The most remarkable case of L1-virus interplay does however not involve “modern” human viruses, but rather a group of human endogenous retroviruses (HERVs) that were acquired by the primate genome some 20–43 million years ago through infection of the germ line by now-extinct retroviruses [13]. The hallmark of all retroviruses is reverse transcription of their RNA genome into dsDNA that integrates in the genome of the infected cells. Hence, germline integration of these ancestral retroviruses allowed their inheritance as Mendelian genes and vertical transmission to the offspring. HERV retrotransposons currently constitute 8% of our genome and have occasionally been used to develop novel and important physiological processes like placenta formation [14, 15]. The HERV-W group is unique for its colonization dynamics: among the 213 members, 135 (63%) are not direct retroviral integrations, but rather processed pseudogenes that were generated through mobilization of HERV-W transcripts by the L1 machinery [13, 16]. Only this HERV group shows such L1-dependency, although the determinants for the specific interaction with L1 remain unclear. Sequence analyses indicated that mobilization is 2.5-fold more efficient for subgroup 1 HERV-W members, suggesting the presence of preferential sequence signatures for L1 recognition [13]. Besides retroviruses, which have reverse transcription and integration as a stable biological feature, an example of human endogenous viral elements (EVEs) that have likely involved L1 in their formation are the bornavirus-like elements, i.e. the only non-retroviral RNA virus-derived EVEs [17]. This scenario is supported by the fact that most of such elements originate from reverse-transcription and integration of the mRNA coding for ancient bornavirus nucleoprotein, with genomic localization and flanking sequences being consistent with L1 action [18].


Overall, it seems unlikely that the L1 machinery is responsible for “genuine” SARS-CoV-2 genomic integration in infected cells. In fact, this process of trans-mobilization has been infrequent even for exogenous retroviruses that use integration as a key feature of their replication cycle. Accordingly, despite the evidence that the primate DNA genome has been invaded repeatedly by exogenous retroviral infections during evolution, only a single HERV group was copied-and-pasted by the L1 machinery, and the molecular signatures that facilitate viral RNA retrotransposition by the L1 apparatus are still poorly defined. It is known that SINE non-autonomous retrotransposons exploit the L1 machinery for retrotransposition, which is based on 3′ end sequence similarity between LINEs and SINEs [8]. Given the nucleotide sequence diversity of L1 3’ ends and the candidate viral sequences that were mobilized by L1 (e.g. HERV-W pseudogenes and HBx mRNA), it seems likely that retrotransposition involved the recognition of RNA secondary structures and other spatial features instead of a specific sequence. The cell type in which integration occurs may also have a considerable impact. Whereas HERV-W pseudogenes are formed in germ line cells, which are known to have high L1 physiological activity, HBV and possibly SARS-CoV-2 integrations were described in somatic cells. This still-unveiled selectivity of L1 mobilization towards certain viral transcripts, in addition to the concrete possibility that chimeric SARS-CoV-2/cellular RNAs can artefactually arise during the amplification/sequencing procedures, remain major confounding factors in the characterization of putative de novo retrotransposition events of SARS-CoV-2 mRNA.

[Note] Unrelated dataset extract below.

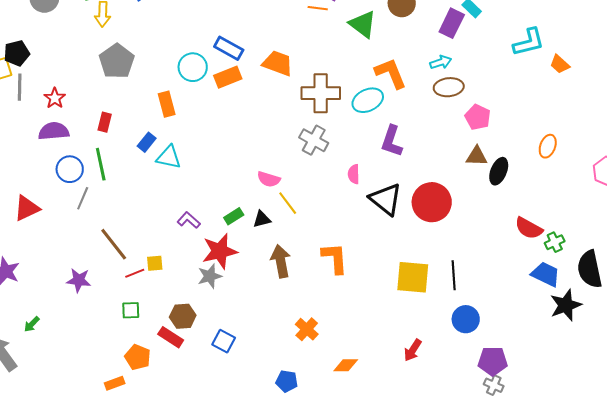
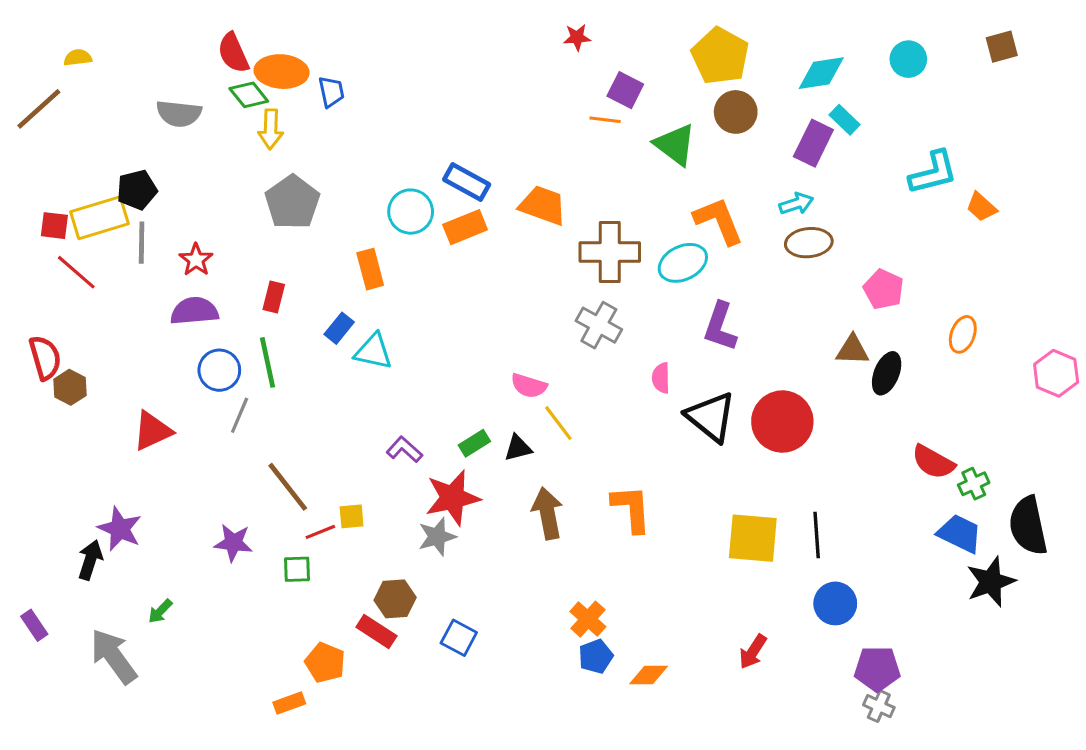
pink pentagon: (478, 117) -> (883, 289), moved
green square: (131, 310) -> (297, 569), moved
blue pentagon: (287, 381) -> (596, 656), moved, turned -30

Further studies are necessary to assess the actual impact of active retrotransposons in the mobilization of viral and host transcripts and to characterize the molecular mechanisms underlying their integration in the host genome and their subsequent expression.

Availability of data and materials

Not applicable.





Long interspersed nuclear elements 1


Hepatocellular carcinoma


Hepatitis B virus


Hepatitis B virus X antigen


Human endogenous retroviruses


Endogenous viral elements


  1. Zhang L, Richards A, Barrasa MI, Hughes SH, Young RA, Jaenisch R. Reverse-transcribed SARS-CoV-2 RNA can integrate into the genome of cultured human cells and can be expressed in patient-derived tissues. Proc Natl Acad Sci. 2021;118:e2105968118.

    Article  CAS  Google Scholar 

  2. Yin Y, Liu XZ, He X, Zhou LQ. Exogenous coronavirus interacts with endogenous retrotransposon in human cells. Front Cell Infect Microbiol. 2021;11:1–11.

    Google Scholar 

  3. Kazachenka A, Kassiotis G. SARS-CoV-2-host chimeric RNA-sequencing reads do not necessarily arise from virus integration into the host DNA. Front Microbiol. 2021.

    Article  PubMed  PubMed Central  Google Scholar 

  4. Chen Y-S, Lu S, Zhang B, Du T, Li W-J, Lei M, et al. Comprehensive analysis of RNA-seq and whole genome sequencing data reveals no evidence for SARS-CoV-2 integrating into host genome. Protein Cell. 2021.

    Article  PubMed  PubMed Central  Google Scholar 

  5. Parry R, Gifford RJ, Lytras S, Ray SC, Coin LJM. No evidence of SARS-CoV-2 reverse transcription and integration as the origin of chimeric transcripts in patient tissues. Proc Natl Acad Sci. 2021;118:e2109066118.

    Article  CAS  Google Scholar 

  6. Smits N, Rasmussen J, Bodea GO, Amarilla AA, Gerdes P, Sanchez-Luque FJ, et al. No evidence of human genome integration of SARS-CoV-2 found by long-read DNA sequencing. Cell Rep. 2021;36:109530.

    Article  CAS  Google Scholar 

  7. Yan B, Chakravorty S, Mirabelli C, Wang L, Trujillo-Ochoa JL, Chauss D, et al. Host-virus chimeric events in SARS-CoV-2-infected cells are infrequent and artifactual. J Virol. 2021.

    Article  PubMed  PubMed Central  Google Scholar 

  8. Ferrari R, Grandi N, Tramontano E, Dieci G. Retrotransposons as drivers of mammalian brain evolution. Life. 2021;11:1–29.

    Article  Google Scholar 

  9. Suarez NA, Macia A, Muotri AR. LINE-1 retrotransposons in healthy and diseased human brain. Dev Neurobiol. 2018;78:434–55.

    Article  Google Scholar 

  10. Lau CC, Sun T, Ching AKK, He M, Li JW, Wong AM, et al. Viral-human chimeric transcript predisposes risk to liver cancer development and progression. Cancer Cell. 2014;25:335–49.

    Article  CAS  Google Scholar 

  11. Liang HW, Wang N, Wang Y, Wang F, Fu Z, Yan X, et al. Hepatitis B virus-human chimeric transcript HBx-LINE1 promotes hepatic injury via sequestering cellular microRNA-122. J Hepatol. 2016;64:278–91.

    Article  CAS  Google Scholar 

  12. Sung WK, Zheng H, Li S, Chen R, Liu X, Li Y, et al. Genome-wide survey of recurrent HBV integration in hepatocellular carcinoma. Nat Genet. 2012;44:765–9.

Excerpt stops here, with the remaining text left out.